As Long as What we do Feels Comfortable we Regard it as Safe
Human beings are also creatures of habit, and as habit forms it becomes comfortable, just like a favourite pair of slippers. Yes, we feel comfortable with habit. After all, habit is so much part of our lives.
But have you thought how habit still feels comfortable, even if what we are doing is actually and potentially harmful? As long as what we do doesn’t cause us any pain, we will keep with the habit, for as long as we are getting away with it.
It’s true that even the worst driver’s can feel comfortable doing what they do, because that is their habit. Habit is often confused with experience, and long–serving drivers will mistakenly claim that have gained additional skills through the passing of time. But, the experience they speak of is little more than evolution of habit with which they have become ever more steadily comfortable.
The Driver of Today is Often Outclassed by The Car
Very occasionally, when a high performance car is acquired to replace a lesser vehicle, a driver will admit they have become outclassed by it, but it isn’t admitted to often.
People will be quite happy to jump from a production hatchback run–around into a thoroughbred machine, taking their standard and inadequate DSA driving test skills with them. There is even a belief the high performance machine will inspire high performance driving skills, and not that high performance driving skills will be demanded by the high performance machine.
The point that is often completely missed is that human beings cannot raise their knowledge–based performance without the input of information to develop their performance. Getting that input of information, unfortunately enough, actually means getting some training. Like a computer, the stuff you get out is only as good as the stuff that was put in.
No one can wake up one morning and decide they are, from that moment on, going to be a more highly skilled and more highly trained driver, because without the knowledge to work with, where are those additional and higher grade techniques going to come from?
Some People Are Natural Drivers
It is true that some people are natural drivers, and it is equally true that some have the ability to become very effective drivers, but we are talking potential here. Full potential can only be realised if training is used so as to develop and to extract that potential.

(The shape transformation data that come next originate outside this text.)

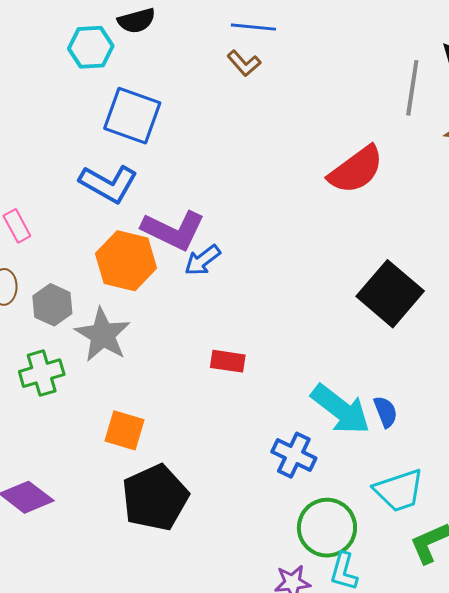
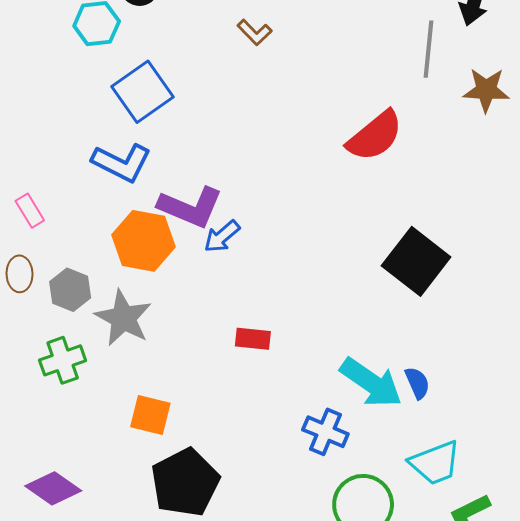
blue square: (132, 116) -> (143, 92), turned 38

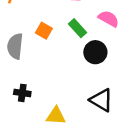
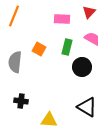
green rectangle: (77, 28) -> (67, 47), turned 56

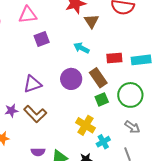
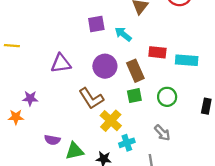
purple square: (42, 39) -> (96, 24), moved
green circle: (130, 95) -> (167, 97), size x0.7
purple star: (11, 111) -> (30, 98), moved
brown L-shape: (35, 114) -> (91, 98), moved

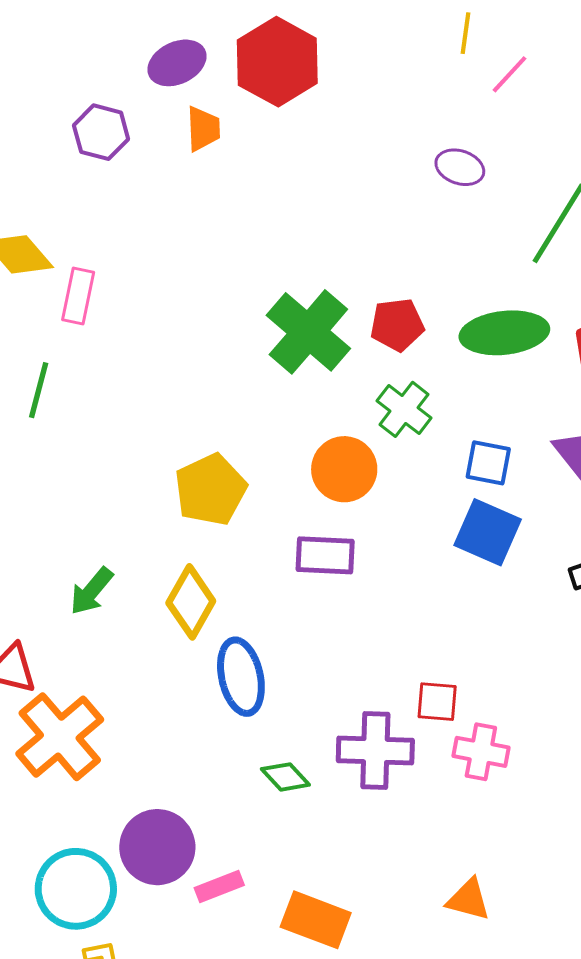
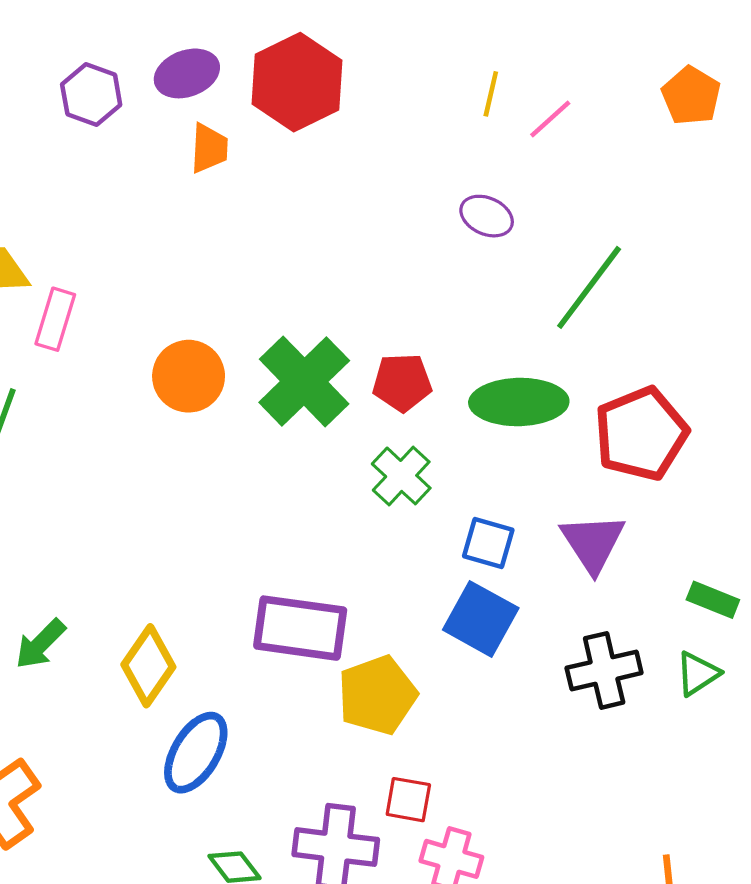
yellow line: (465, 33) -> (491, 94), moved
purple hexagon: (101, 132) -> (91, 95), moved
orange circle: (344, 469) -> (189, 376), moved
yellow pentagon: (211, 490) -> (377, 695), moved
purple rectangle: (325, 555) -> (300, 628), size x1.4
blue ellipse: (241, 677) -> (196, 753), turned 38

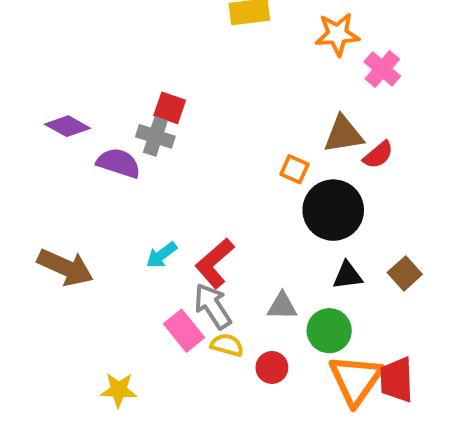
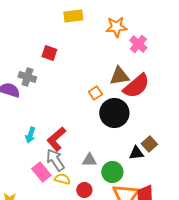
red square: (170, 108) -> (49, 53), moved
red semicircle: (378, 155) -> (136, 86), size x1.8
orange square: (294, 169) -> (95, 93), turned 32
cyan arrow: (162, 255) -> (30, 135), turned -35
black triangle: (348, 275) -> (136, 153), moved

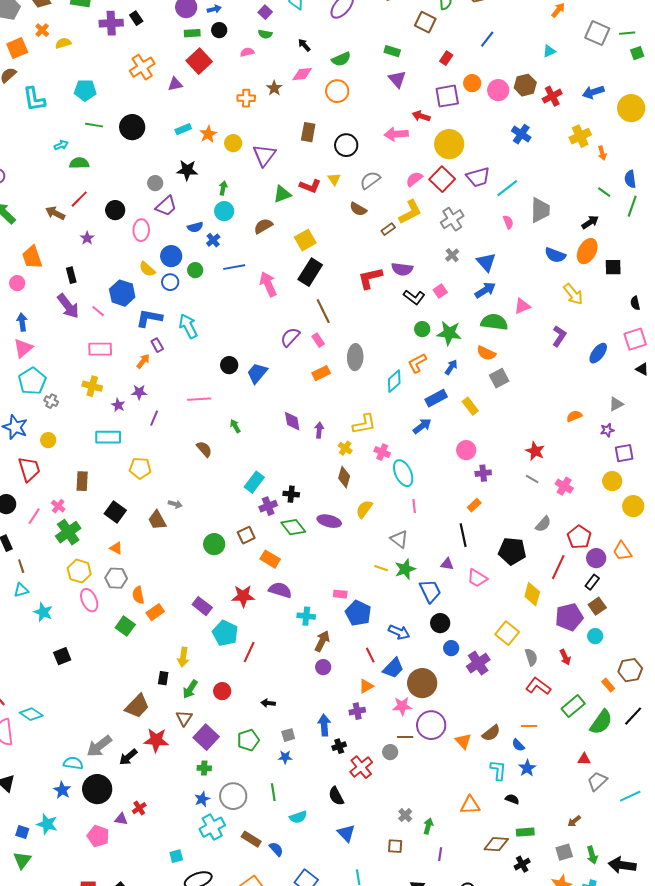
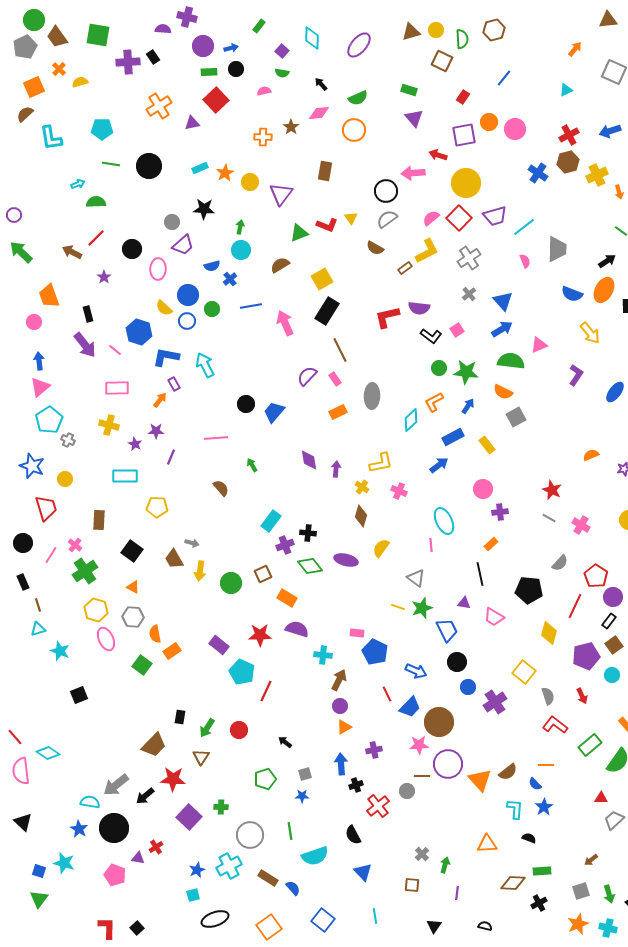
brown hexagon: (525, 85) -> (568, 162), moved
black circle: (346, 145) -> (386, 191), moved
cyan ellipse: (403, 473) -> (444, 521), moved
yellow arrow: (183, 657) -> (200, 571), moved
orange triangle: (366, 686) -> (344, 727), moved
black arrow: (268, 703) -> (285, 742), turned 32
purple square: (206, 737) -> (189, 817), moved
orange triangle: (463, 741) -> (480, 780), size x1.4
blue star: (202, 799) -> (197, 870), moved
cyan semicircle: (298, 817) -> (315, 856), size x1.5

So many drivers are locked in a world within which their current level of development has them pinned. However, because every one of us will only know what we know, we sure as hell don’t know what we don’t know. However, when we take the plunge and investigate the prospect of being able to realise what we currently don’t know, we can then discover there is actually a whole different world out there on the road.
So, as the nation holds its breath in anticipation of the arrival of ever faster and more powerful cars, such as the Nissan GT–R for example, would it not be great to discover the world is actually a sphere, leaving all the others behind who are still working on the basis that it is flat? There are discoveries to be made through advanced driver training, and they are actually just as profound.

First Published in Total Nissan® in March 2009
About the Above Article
The above article, in edited form, was published in the Spring 2009 edition of Total Nissan magazine, a publication produced by Almond Publishing. Within the printed version, it appears Almond Publishing found it necessary to insert a line that made reference to the premier footballer, Ronaldo, crashing a Ferrari in a London tunnel. Ride Drive would like to make it clear this line of text was not supplied to Almond Publishing within the draft submission, and as well as being inaccurate, it was also used without the prior knowledge of Ride Drive Limited.